If only my moschino clad pals could see me then.

clucks · 15/01/2003 17:23

Hope that didn't sound too bridget jonesy, am actually very mumsy myself and currently v. round. Hate moschino anyway, so tacky.

susanmt · 15/01/2003 18:27

\My current pet hate is childless friends asking me when I am going to wean ds (11 months) from the breast. If I hear one more facile statement about how breastfeeding for 6 weeks/3months/6 months/a year is 'long enough' I think I will scream.

Essie · 15/01/2003 18:29

Man, it is very funny reading this thread and encouraging too!
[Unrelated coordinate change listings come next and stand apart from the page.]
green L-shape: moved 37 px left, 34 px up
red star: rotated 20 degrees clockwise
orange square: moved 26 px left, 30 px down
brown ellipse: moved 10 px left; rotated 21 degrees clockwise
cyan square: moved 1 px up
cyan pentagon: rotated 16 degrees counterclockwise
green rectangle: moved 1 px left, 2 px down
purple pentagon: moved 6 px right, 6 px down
We recently had very good friends of ours (?!!) turn around and tell us they didn't think we were raising our kids correctly and should take them out more in the evenings and let them sleep on the floor or friends beds so that we had more of a social life our selves!!!Ha Ha Ha - actually was quite upset about it at the time - but hey - dh soon put them right when he told them that until they had kids of their own they had no right making comments like that! We have a 11 month and 23 month. They felt they were missing out on our time and should be more flexible with them! Don't mind taking them with once in a while with the travel cots etc - but not weekly!! Can't wait for them to have kids! Same couple told me last week (as 23 month was watching Thomas) how they had read about too much TV stunts mental growth - SOD OFF! Soon they will be grateful for the Tweenies and Thomas!
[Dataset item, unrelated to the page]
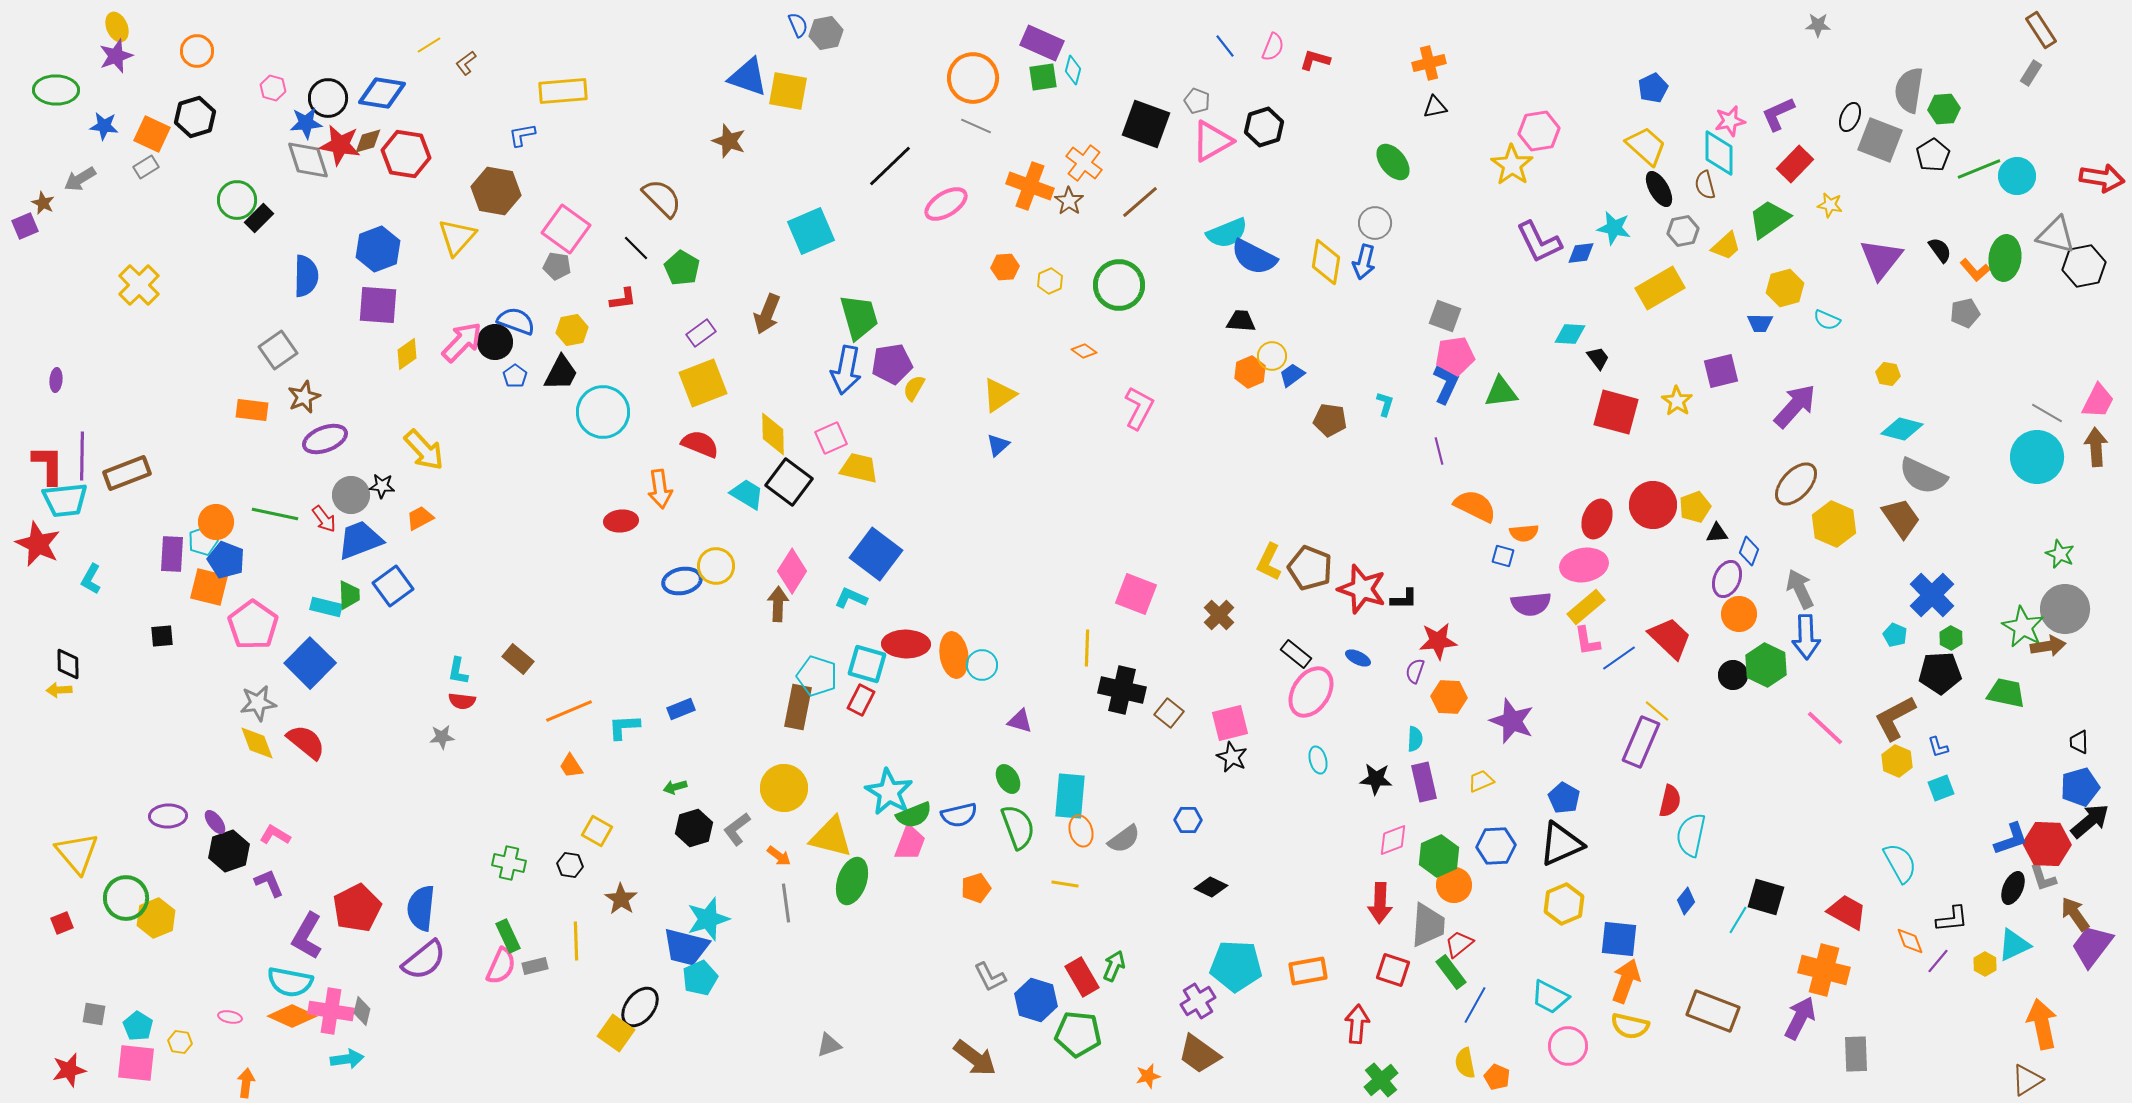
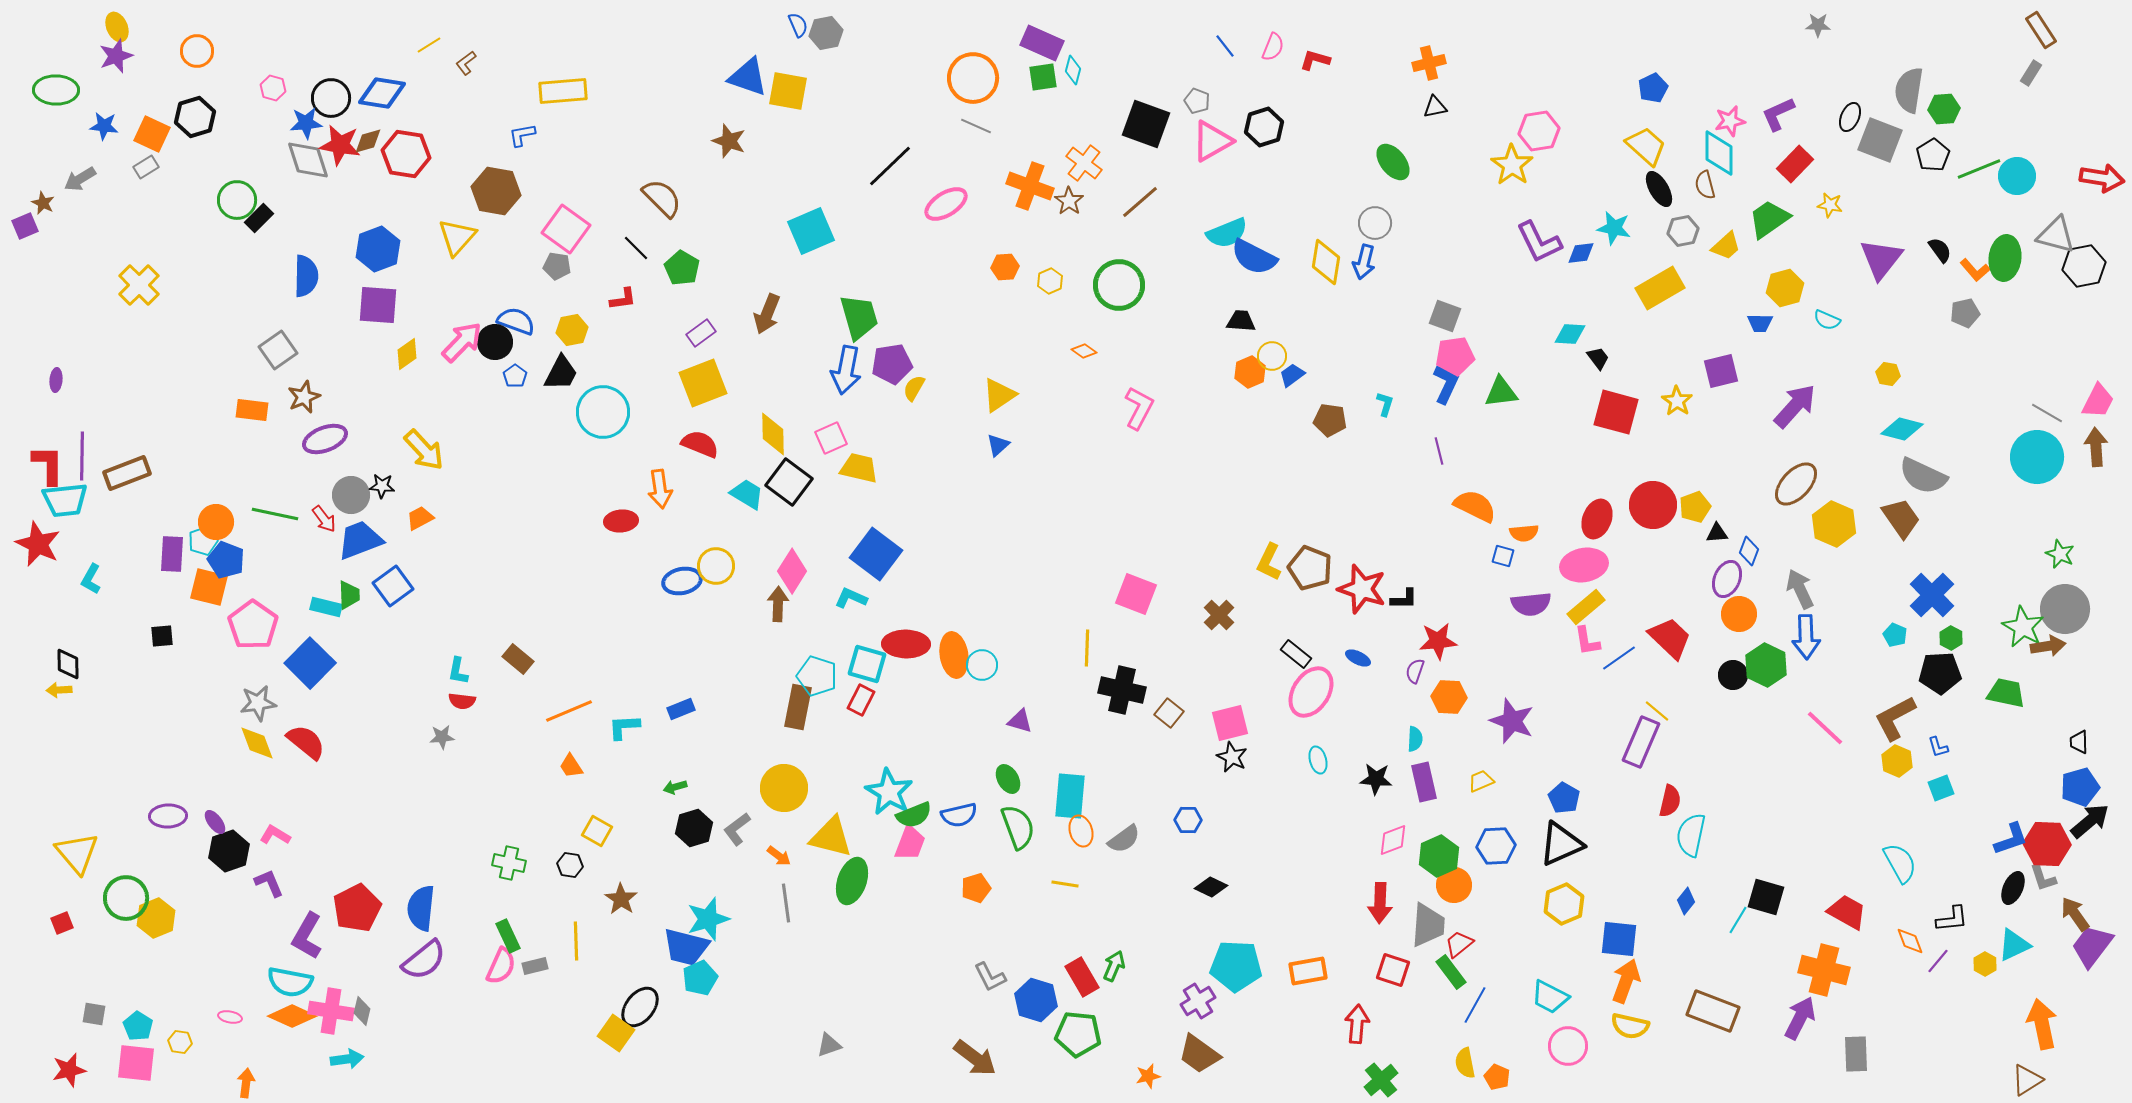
black circle at (328, 98): moved 3 px right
grommit · 15/01/2003 18:35

Tillysmummy - next time this happens I recommend my father's old favourite "Well, we must go to bed now and let you good people go home"

Lindy · 15/01/2003 19:07

I agree with Tissy's comments, and personally I crave communication from my childless friends, although being so old when I had my DS Ihaven't got that many! My real hate is the so-called 'professional' mothers, you know the type, who haven't any interest outside raising children and constantly lecture you on how you are bringing your child up, 'have you tried this?'; 'do you pureer or sieve' etc etc - one 'friend' told me she had a very useful book to lend me 'Toddler Taming' (thanks!). If you try & bring up another subject, current affairs, a book, film, the weather, anything ...... they just want to get back to talking about children!!